■ **Your task**: From the line with "system ensures that players are m" to the line with "boring or bland.", retype each line exactly as it stands in the records below, but skip the pictures.

(Extracted page text data)

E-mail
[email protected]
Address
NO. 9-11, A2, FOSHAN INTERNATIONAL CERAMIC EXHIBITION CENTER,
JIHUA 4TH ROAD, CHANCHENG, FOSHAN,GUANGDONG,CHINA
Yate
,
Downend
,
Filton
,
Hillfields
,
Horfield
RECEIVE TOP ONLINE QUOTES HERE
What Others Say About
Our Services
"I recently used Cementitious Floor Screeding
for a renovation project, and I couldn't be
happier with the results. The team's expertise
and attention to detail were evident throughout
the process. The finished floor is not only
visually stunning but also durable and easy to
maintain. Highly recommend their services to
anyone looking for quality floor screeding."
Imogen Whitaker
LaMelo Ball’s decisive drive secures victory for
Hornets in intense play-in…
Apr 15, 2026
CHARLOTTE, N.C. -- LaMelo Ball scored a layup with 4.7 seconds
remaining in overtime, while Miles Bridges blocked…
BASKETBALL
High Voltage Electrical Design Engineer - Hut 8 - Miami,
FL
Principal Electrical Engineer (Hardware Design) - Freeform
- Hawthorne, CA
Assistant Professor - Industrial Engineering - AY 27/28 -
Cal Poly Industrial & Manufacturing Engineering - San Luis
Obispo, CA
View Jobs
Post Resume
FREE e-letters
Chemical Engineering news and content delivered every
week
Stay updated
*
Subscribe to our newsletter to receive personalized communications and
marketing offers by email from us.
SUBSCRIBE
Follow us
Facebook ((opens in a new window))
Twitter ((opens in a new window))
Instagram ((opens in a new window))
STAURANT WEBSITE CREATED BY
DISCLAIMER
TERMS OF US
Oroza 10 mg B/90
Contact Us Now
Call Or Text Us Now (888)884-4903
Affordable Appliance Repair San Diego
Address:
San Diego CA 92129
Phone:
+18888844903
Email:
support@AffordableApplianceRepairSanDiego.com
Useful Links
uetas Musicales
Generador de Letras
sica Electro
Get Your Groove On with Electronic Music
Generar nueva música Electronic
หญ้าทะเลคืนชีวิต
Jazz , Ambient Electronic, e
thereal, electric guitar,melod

==

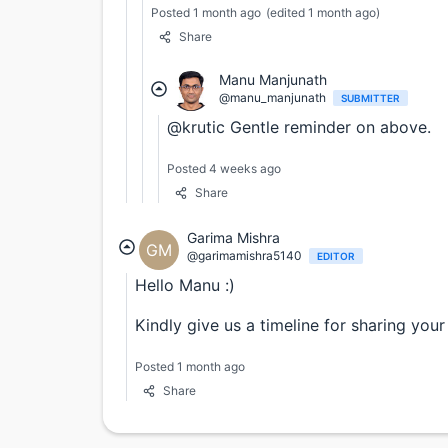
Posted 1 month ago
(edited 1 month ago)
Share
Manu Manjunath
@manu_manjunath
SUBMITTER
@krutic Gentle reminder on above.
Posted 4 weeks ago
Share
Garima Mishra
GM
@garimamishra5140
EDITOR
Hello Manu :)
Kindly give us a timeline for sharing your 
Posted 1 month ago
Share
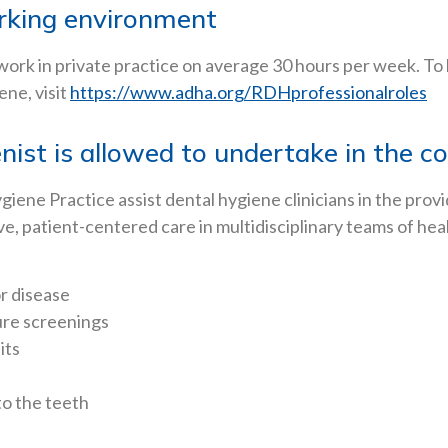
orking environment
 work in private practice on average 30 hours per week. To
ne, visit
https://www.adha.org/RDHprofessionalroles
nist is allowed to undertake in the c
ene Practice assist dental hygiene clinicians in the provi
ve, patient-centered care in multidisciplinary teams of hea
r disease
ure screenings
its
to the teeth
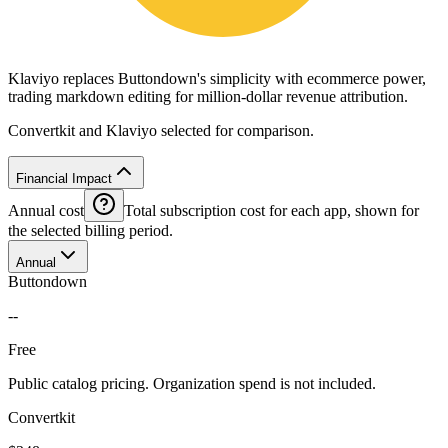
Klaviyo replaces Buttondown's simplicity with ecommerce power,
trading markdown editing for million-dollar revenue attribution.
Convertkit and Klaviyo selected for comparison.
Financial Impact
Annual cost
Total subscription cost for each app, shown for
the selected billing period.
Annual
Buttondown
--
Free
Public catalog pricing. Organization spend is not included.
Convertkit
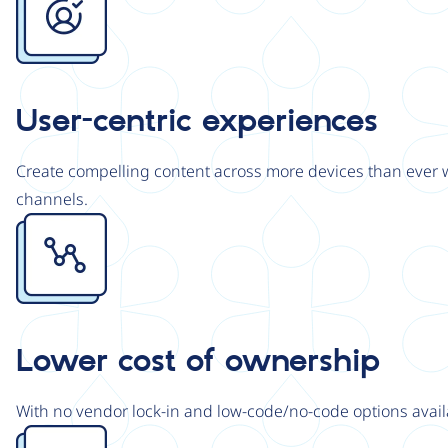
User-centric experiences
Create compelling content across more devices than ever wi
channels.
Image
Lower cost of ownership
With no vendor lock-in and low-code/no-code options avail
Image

==

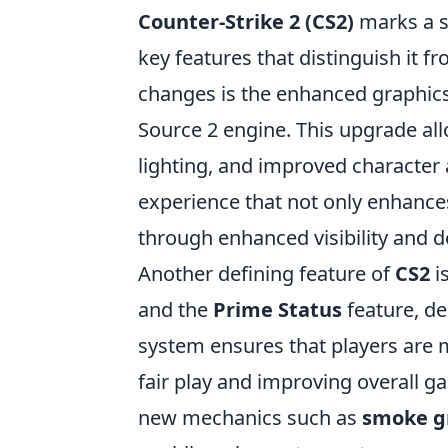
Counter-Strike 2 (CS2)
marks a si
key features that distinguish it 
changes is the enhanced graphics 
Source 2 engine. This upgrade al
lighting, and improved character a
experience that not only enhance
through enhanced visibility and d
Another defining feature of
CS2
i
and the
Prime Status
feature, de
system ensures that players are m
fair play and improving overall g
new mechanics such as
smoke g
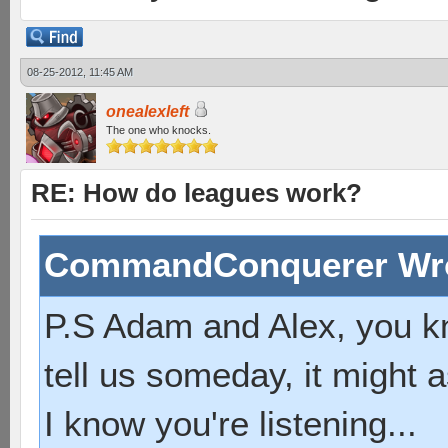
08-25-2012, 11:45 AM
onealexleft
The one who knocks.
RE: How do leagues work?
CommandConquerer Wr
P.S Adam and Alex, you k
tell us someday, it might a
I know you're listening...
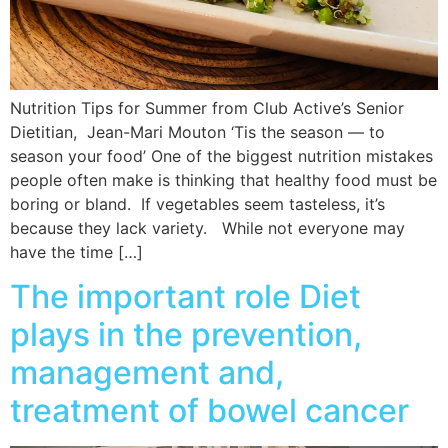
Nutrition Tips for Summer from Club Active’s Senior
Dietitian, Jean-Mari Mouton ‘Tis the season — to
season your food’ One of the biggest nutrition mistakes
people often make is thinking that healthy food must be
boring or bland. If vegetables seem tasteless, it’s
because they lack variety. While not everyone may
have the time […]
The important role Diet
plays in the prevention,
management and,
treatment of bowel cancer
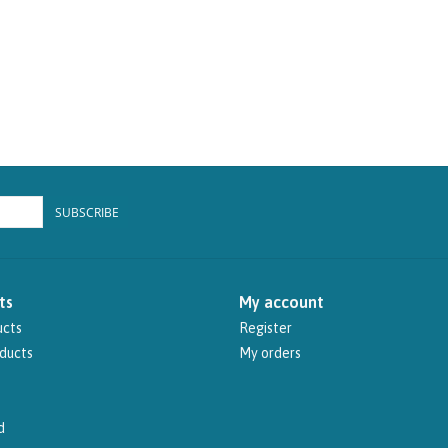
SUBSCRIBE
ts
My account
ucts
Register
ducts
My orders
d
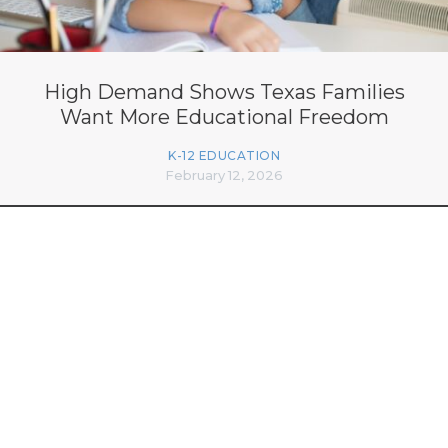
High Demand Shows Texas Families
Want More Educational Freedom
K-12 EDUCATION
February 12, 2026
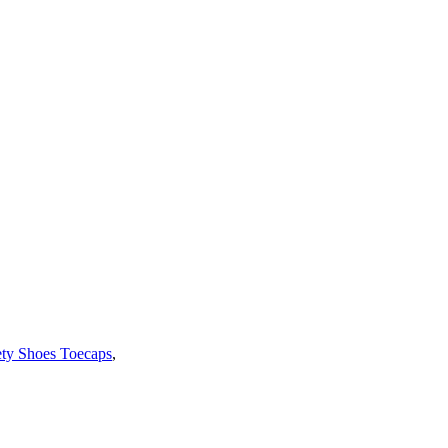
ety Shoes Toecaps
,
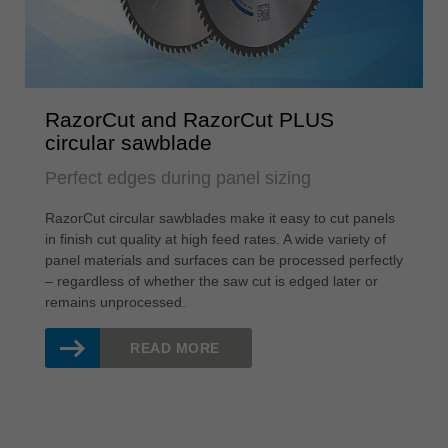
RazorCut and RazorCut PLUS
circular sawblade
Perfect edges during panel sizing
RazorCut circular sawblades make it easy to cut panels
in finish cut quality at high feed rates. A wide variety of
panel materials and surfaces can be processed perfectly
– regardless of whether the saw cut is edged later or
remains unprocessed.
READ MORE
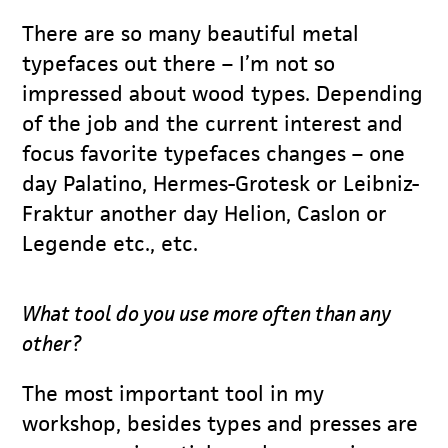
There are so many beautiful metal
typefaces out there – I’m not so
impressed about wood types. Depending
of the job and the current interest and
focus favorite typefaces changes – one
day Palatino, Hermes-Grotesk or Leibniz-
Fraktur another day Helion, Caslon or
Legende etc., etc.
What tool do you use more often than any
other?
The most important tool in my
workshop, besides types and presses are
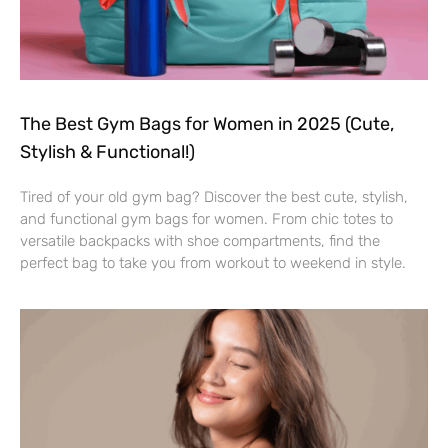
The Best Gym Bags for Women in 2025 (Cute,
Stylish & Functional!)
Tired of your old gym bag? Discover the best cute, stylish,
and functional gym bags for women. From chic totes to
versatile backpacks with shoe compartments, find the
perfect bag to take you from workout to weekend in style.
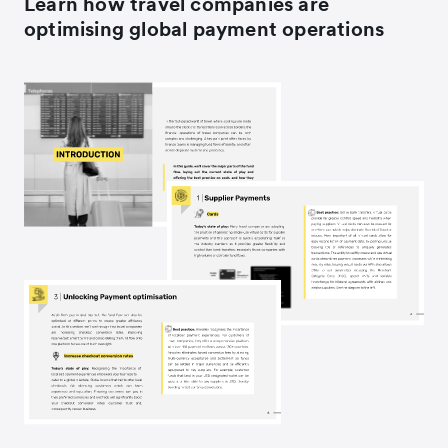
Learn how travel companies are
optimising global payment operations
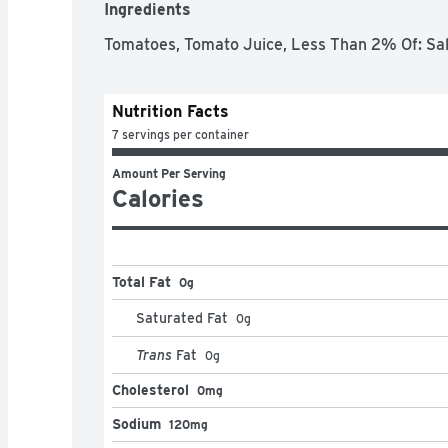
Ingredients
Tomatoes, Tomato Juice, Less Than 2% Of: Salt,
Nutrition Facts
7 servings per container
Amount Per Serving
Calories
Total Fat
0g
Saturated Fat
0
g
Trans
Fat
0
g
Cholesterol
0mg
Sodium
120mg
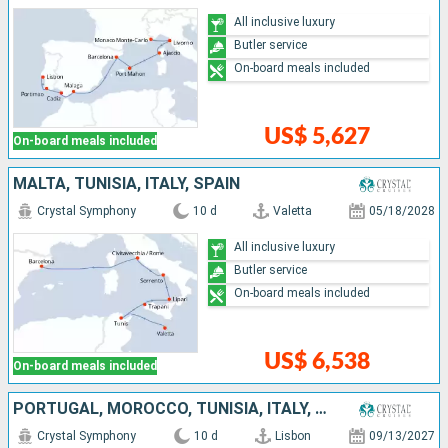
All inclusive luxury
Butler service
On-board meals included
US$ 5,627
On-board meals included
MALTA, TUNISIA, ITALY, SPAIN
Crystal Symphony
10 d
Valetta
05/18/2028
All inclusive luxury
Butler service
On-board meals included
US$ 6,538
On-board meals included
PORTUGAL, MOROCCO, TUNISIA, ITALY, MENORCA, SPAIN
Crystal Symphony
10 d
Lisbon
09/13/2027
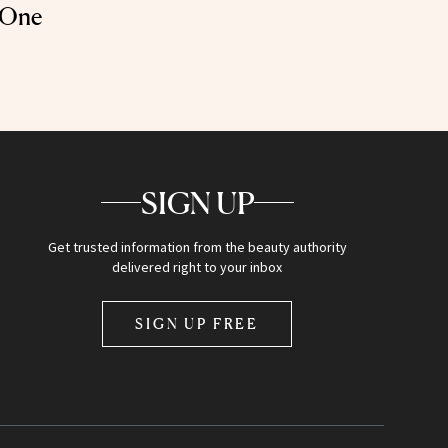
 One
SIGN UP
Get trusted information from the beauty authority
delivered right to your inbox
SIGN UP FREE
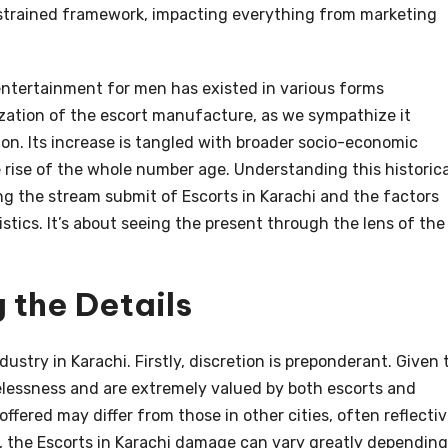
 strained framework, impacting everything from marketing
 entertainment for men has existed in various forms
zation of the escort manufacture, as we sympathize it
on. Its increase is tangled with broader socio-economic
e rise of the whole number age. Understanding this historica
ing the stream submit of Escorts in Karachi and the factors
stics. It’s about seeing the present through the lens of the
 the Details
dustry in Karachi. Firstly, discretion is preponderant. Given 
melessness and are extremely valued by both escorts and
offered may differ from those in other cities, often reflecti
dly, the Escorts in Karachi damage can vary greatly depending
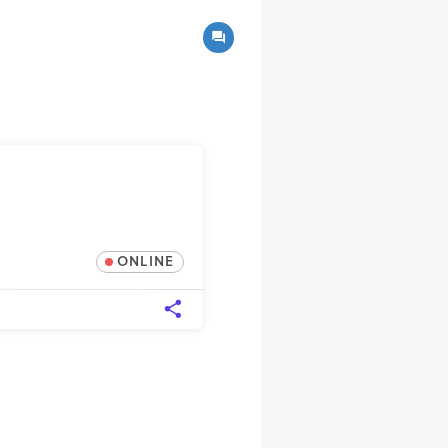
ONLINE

■ **The answer**:
system ensures that players are m
fair play and improving overall g
new mechanics such as
smoke g
08-25-2012, 11:45 AM
onealexleft
The one who knocks.
RE: How do leagues work?
CommandConquerer Wr
P.S Adam and Alex, you k
tell us someday, it might a
I know you're listening...
Nutrition Tips for Summer from Club Active’s Senior
Dietitian, Jean-Mari Mouton ‘Tis the season — to
season your food’ One of the biggest nutrition mistakes
people often make is thinking that healthy food must be
boring or bland. If vegetables seem tasteless, it’s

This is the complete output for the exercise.